O maior causador da tragédia ecossocial ocorrida no RS é o desenvolvimento econômico movido em busca do lucro, destruidor e extrativista. Nunca é demais lembrar que o Rio Grande do Sul foi o pioneiro no estabelecer as bases do agronegócio e sua monocultura baseada em adubos químicos, agrotóxicos, sementes transgênicas. Daí, foi em direção ao Oeste e Centro, conquistando, desmatando, colonizando.  Mas também o RS nos deu um dos primeiros grandes pensadores e ativistas por mudanças na nossa forma de se relacionar com a generosa base natural que temos, o José Antonio Lutzenberger (17/12/1926 – 14/05/2002). Ele já havia, no então, alertado para o que poderia ocorrer no RS com o tipo de economia e o modo extrativista dominante. Foi também o inspirador e liderou o grupo que formulou um virtuoso Código Ambiental para o RS, desfigurado completamente por governos do período mais recente, especialmente o atual governador (já no primeiro mandato) e a sua maioria na Assembleia Legislativa.

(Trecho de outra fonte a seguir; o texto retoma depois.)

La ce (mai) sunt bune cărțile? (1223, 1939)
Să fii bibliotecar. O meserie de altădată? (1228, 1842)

Na verdade, precisamos nos convencer que não há uma solução ou resposta única para a grande área do Estado do RS, o número assustador municípios atingidos de algum modo e a enorme população diretamente afetada em suas condições de vida. De algum modo, há um problema no todo, dado que a mudança climática está longe de ser um fenômeno local. Mas as soluções tem que ter raízes locais com um enfoque de “territórios de vida”, para quem vive nele e dele depende, como um bem comum a ser cuidado e não exaurido, com sua potencialidades e limites, como nos ensinam Povos Indígenas e Tradicionais, assim como as muitas redes de agroecologia que se expandem pelo país. Enquanto prevalecer um enfoque de ocupação de áreas como “território de negócio”, de extrativismo e exploração, voltada para fora dos territórios, em vista de lucros o mais rápido e maior possível, as ameaças só serão intensificadas e cada vez mais destrutivas. [i] Estamos diante da oportunidade no Rio Grande do Sul – onde surgiu o Fórum Social Mundial por Outro Mundo Possível – de “recomeçar” buscando inspiração em novos paradigmas de viver, do local ao mundial, onde “muitos mundos cabem no mesmo mundo”, na genial síntese dos Zapatistas.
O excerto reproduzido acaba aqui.